Set down each record that follows exactly. Drop the images.

■ Provided data

------------

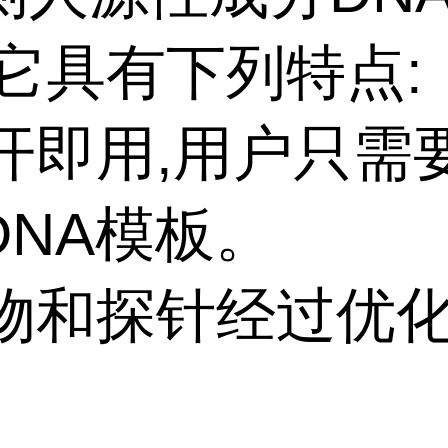
,它具有下列特点:
即开即用,用户只需
DNA模板。
引物和探针经过优化
。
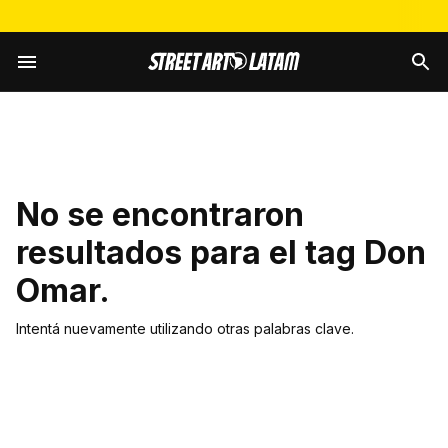
No se encontraron
resultados para el tag
Don
Omar
.
Intentá nuevamente utilizando otras palabras clave.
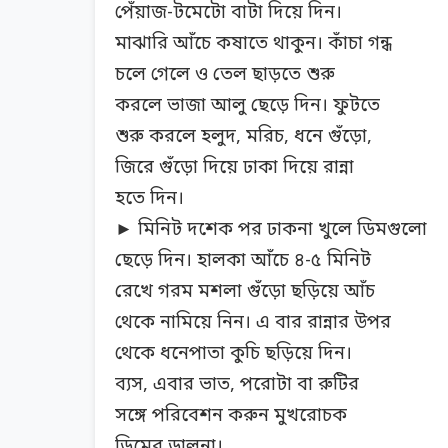
পেঁয়াজ-টমেটো বাটা দিয়ে দিন।
মাঝারি আঁচে কষাতে থাকুন। কাঁচা গন্ধ
চলে গেলে ও তেল ছাড়তে শুরু
করলে ভাজা আলু ছেড়ে দিন। ফুটতে
শুরু করলে হলুদ, মরিচ, ধনে গুঁড়ো,
জিরে গুঁড়ো দিয়ে ঢাকা দিয়ে রান্না
হতে দিন।
► মিনিট দশেক পর ঢাকনা খুলে ডিমগুলো
ছেড়ে দিন। হালকা আঁচে ৪-৫ মিনিট
রেখে গরম মশলা গুঁড়ো ছড়িয়ে আঁচ
থেকে নামিয়ে নিন। এ বার রান্নার উপর
থেকে ধনেপাতা কুচি ছড়িয়ে দিন।
ব্যস, এবার ভাত, পরোটা বা রুটির
সঙ্গে পরিবেশন করুন মুখরোচক
ডিমের ডালনা।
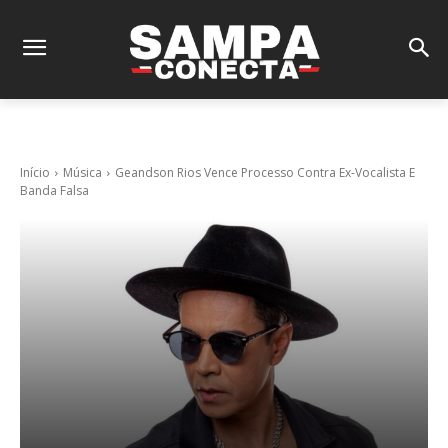
Início
Música
Geandson Rios Vence Processo Contra Ex-Vocalista E
Banda Falsa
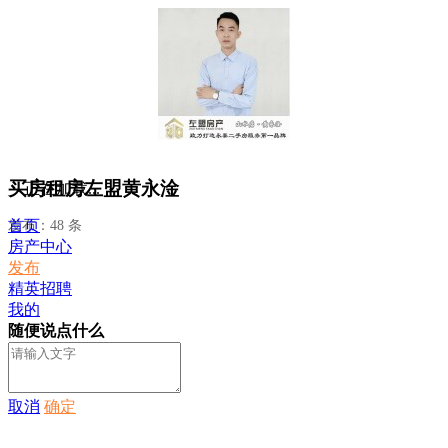
买房租房左盟黄永淦
正在加载...
首页
发布：48 条
房产中心
发布
精英招聘
我的
随便说点什么
取消
确定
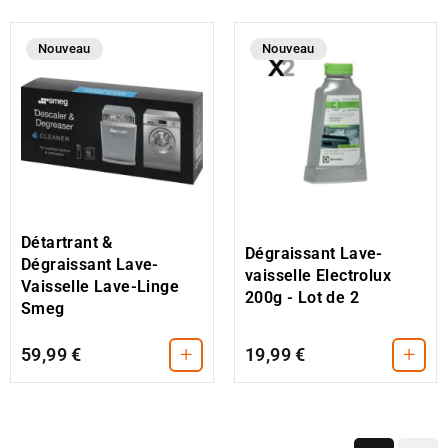
Nouveau
Nouveau
Détartrant &
Dégraissant Lave-
Dégraissant Lave-
vaisselle Electrolux
Vaisselle Lave-Linge
200g - Lot de 2
Smeg
+
+
59,99 €
19,99 €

------------

■ The completed task
,它具有下列特点:
即开即用,用户只需
DNA模板。
引物和探针经过优化
。
No se encontraron
resultados para el tag
Don
Omar
.
Intentá nuevamente utilizando otras palabras clave.
পেঁয়াজ-টমেটো বাটা দিয়ে দিন।
মাঝারি আঁচে কষাতে থাকুন। কাঁচা গন্ধ
চলে গেলে ও তেল ছাড়তে শুরু
করলে ভাজা আলু ছেড়ে দিন। ফুটতে
শুরু করলে হলুদ, মরিচ, ধনে গুঁড়ো,
জিরে গুঁড়ো দিয়ে ঢাকা দিয়ে রান্না
হতে দিন।
► মিনিট দশেক পর ঢাকনা খুলে ডিমগুলো
ছেড়ে দিন। হালকা আঁচে ৪-৫ মিনিট
রেখে গরম মশলা গুঁড়ো ছড়িয়ে আঁচ
থেকে নামিয়ে নিন। এ বার রান্নার উপর
থেকে ধনেপাতা কুচি ছড়িয়ে দিন।
ব্যস, এবার ভাত, পরোটা বা রুটির
সঙ্গে পরিবেশন করুন মুখরোচক
ডিমের ডালনা।
Início
Música
Geandson Rios Vence Processo Contra Ex-Vocalista E
Banda Falsa
买房租房左盟黄永淦
正在加载...
首页
发布：48 条
房产中心
发布
精英招聘
我的
随便说点什么
取消
确定
Nouveau
Nouveau
Détartrant &
Dégraissant Lave-
Dégraissant Lave-
vaisselle Electrolux
Vaisselle Lave-Linge
200g - Lot de 2
Smeg
+
+
59,99 €
19,99 €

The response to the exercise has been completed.